In diesem Monat kamen Exploits für drei weitere Schwachstellen hinzu: „YellowKey", „GreenPlasma" und „MiniPlasma". In einem Blogbeitrag erklärte das MSRC, die insgesamt sechs Schwachstellen seien „nicht verantwortungsvoll offengelegt" worden. Unkoordinierte Veröffentlichungen, die Proof-of-Concept-Code für ungepatchte Lücken in die Hände von Angreifern legten, seien „niemals zu rechtfertigen" und hätten reale Folgen.

Besonders der Hinweis auf die Digital Crimes Unit löste in der Branche Empörung aus. Katie Moussouris, Gründerin und CEO von Luta Security und Wegbereiterin von Programmen zur Schwachstellenoffenlegung, schrieb auf BlueSky, das Veröffentlichen von Zero-Days sei „nicht das Schlimmste, was ein Forscher tun kann" – das Verschweigen von Schwachstellen sei weitaus schlimmer. Und was treibe Forscher in die Nichtoffenlegung? „Drohungen von Herstellern."
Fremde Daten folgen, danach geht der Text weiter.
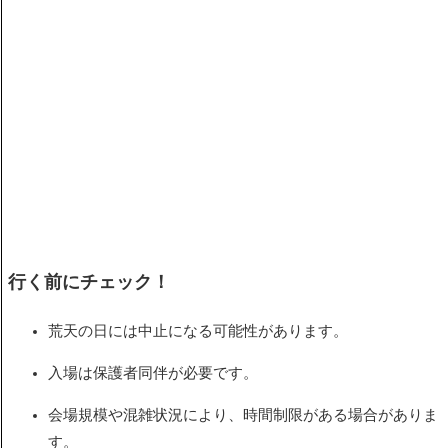
行く前にチェック！
荒天の日には中止になる可能性があります。
入場は保護者同伴が必要です。
会場規模や混雑状況により、時間制限がある場合がありま
す。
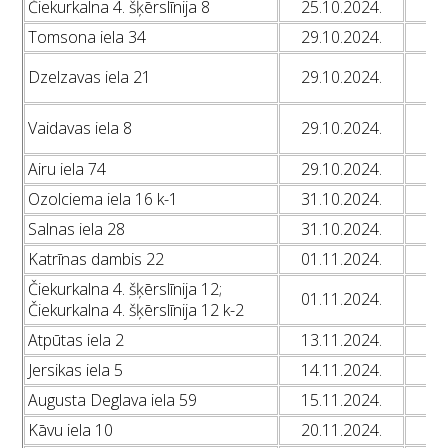
Čiekurkalna 4. šķērslīnija 8
25.10.2024.
L
Tomsona iela 34
29.10.2024.
L
L
Dzelzavas iela 21
29.10.2024.
L
L
Vaidavas iela 8
29.10.2024.
L
Airu iela 74
29.10.2024.
L
Ozolciema iela 16 k-1
31.10.2024.
L
Salnas iela 28
31.10.2024.
L
Katrīnas dambis 22
01.11.2024.
L
Čiekurkalna 4. šķērslīnija 12;
01.11.2024.
L
Čiekurkalna 4. šķērslīnija 12 k-2
Atpūtas iela 2
13.11.2024.
L
Jersikas iela 5
14.11.2024.
L
Augusta Deglava iela 59
15.11.2024.
L
Kāvu iela 10
20.11.2024.
L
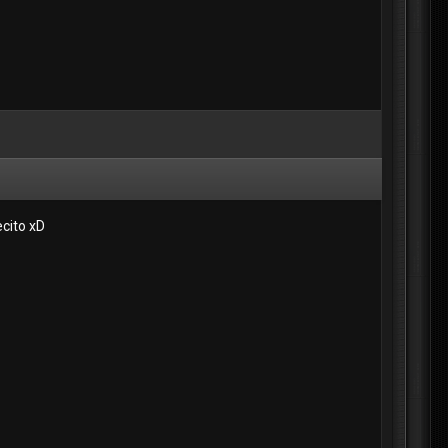
cito xD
Casey John Ellis, Gründer von BugCrowd, nannte gegenüber Dark Reading Microsofts Entscheidung, einem Forscher mit Strafverfolgung zu drohen, einen „wahnsinnig kurzsichtigen Schritt" – gerade nach all den Investitionen in ein sicheres, transparentes und forschungsfreundliches Auftreten. Andrew Case, Director of Threat Research bei Volexity, schrieb auf X, das MSRC habe mit dem Beitrag „den gesamten Goodwill zunichtegemacht, den es im vergangenen Jahrzehnt aufgebaut hat". Die auf Malware-Analyse spezialisierte Community VX-Underground sah einen „Kipppunkt" nahen.

Mehrere Fachleute schilderten zudem eigene frustrierende Erfahrungen mit dem MSRC. Gabriel Landau, Sicherheitsforscher und früherer Principal Software Engineer bei Elastic, berichtete auf X von einer gemeldeten Umgehung von Microsofts Device Guard: Obwohl der Fehler an einem Patch Tuesday behoben worden sei, habe Microsoft erklärt, er erreiche nicht die Schwelle für eine CVE-Vergabe.
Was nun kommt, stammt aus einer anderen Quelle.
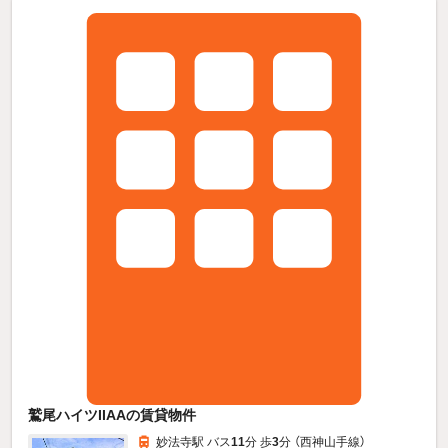
鷲尾ハイツIIAAの賃貸物件
妙法寺駅 バス
11
分 歩
3
分 （西神山手線）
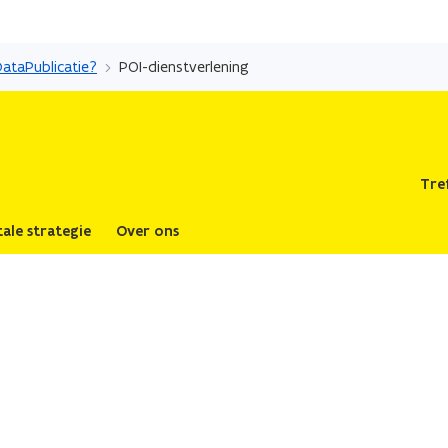
Overslaan
en
DataPublicatie?
POI-dienstverlening
naar
de
inhoud
gaan
Tre
tale strategie
Over ons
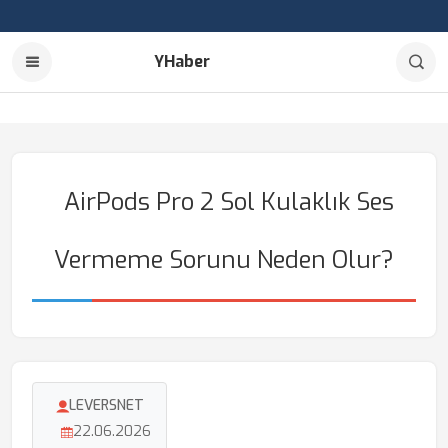
YHaber
AirPods Pro 2 Sol Kulaklık Ses
Vermeme Sorunu Neden Olur?
LEVERSNET
22.06.2026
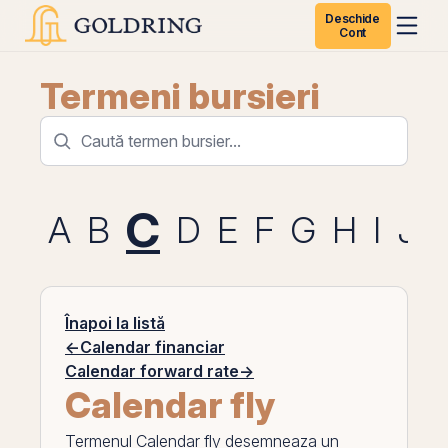
Deschide
Cont
Termeni bursieri
C
A
B
D
E
F
G
H
I
J
Înapoi la listă
←
Calendar financiar
Calendar forward rate
→
Calendar fly
Termenul
Calendar fly
desemneaza un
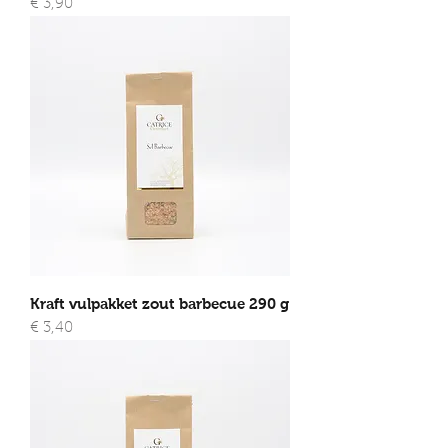
Prijs
€ 3,90
Kraft vulpakket zout barbecue 290 g
Prijs
€ 3,40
Nach dem Gegenwind ruderte Microsoft zurück. In einer Erklärung auf X relativierte das Unternehmen die harte Linie: Man habe „nicht die Absicht, gegen Personen vorzugehen, die Sicherheitsforschung betreiben oder veröffentlichen". Nur wenn jemand das Gesetz breche und mit bösartigen Aktivitäten realen Schaden anrichte, arbeite man mit den Strafverfolgungsbehörden zusammen.

Der Fall fällt in eine Zeit, in der Hersteller und Open-Source-Projekte unter einer Welle von „AI slop" leiden – fehlerhaften Bug-Reports mit unbrauchbaren Proof-of-Concepts, die offenbar von Sprachmodellen erzeugt wurden. Ellis sieht KI „durchaus" als Faktor der Spannungen: Schwachstellen seien heute leichter zu finden, das Kernproblem sei „Triage-Stress".
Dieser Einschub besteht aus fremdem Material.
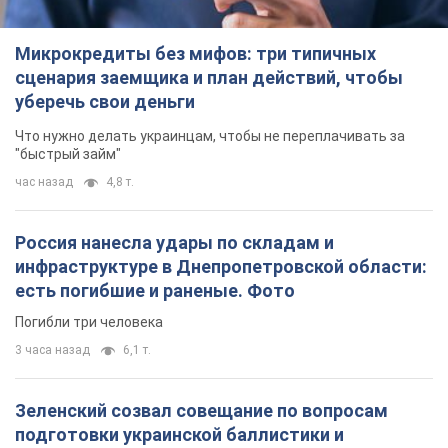
Микрокредиты без мифов: три типичных
сценария заемщика и план действий, чтобы
уберечь свои деньги
Что нужно делать украинцам, чтобы не переплачивать за
"быстрый займ"
час назад
4,8 т.
Россия нанесла удары по складам и
инфраструктуре в Днепропетровской области:
есть погибшие и раненые. Фото
Погибли три человека
3 часа назад
6,1 т.
Зеленский созвал совещание по вопросам
подготовки украинской баллистики и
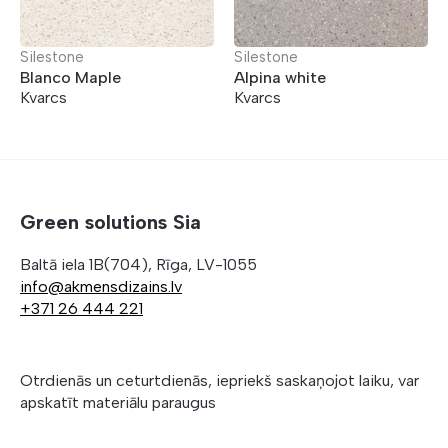
Silestone
Silestone
Blanco Maple
Alpina white
Kvarcs
Kvarcs
Green solutions Sia
Baltā iela 1B(704), Rīga, LV-1055
info@akmensdizains.lv
+371 26 444 221
Otrdienās un ceturtdienās, iepriekš saskaņojot laiku, var
apskatīt materiālu paraugus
Unterdessen kündigte Nightmare-Eclipse weitere Veröffentlichungen an: Andere Forscher hätten Kontakt aufgenommen und „buchstäblich kostenlose Schwachstellen" überlassen. Zuvor hatte der Forscher Microsoft Demütigung und Verleumdung vorgeworfen und Vergeltung geschworen. Microsoft lehnte gegenüber Dark Reading eine weitere Stellungnahme ab.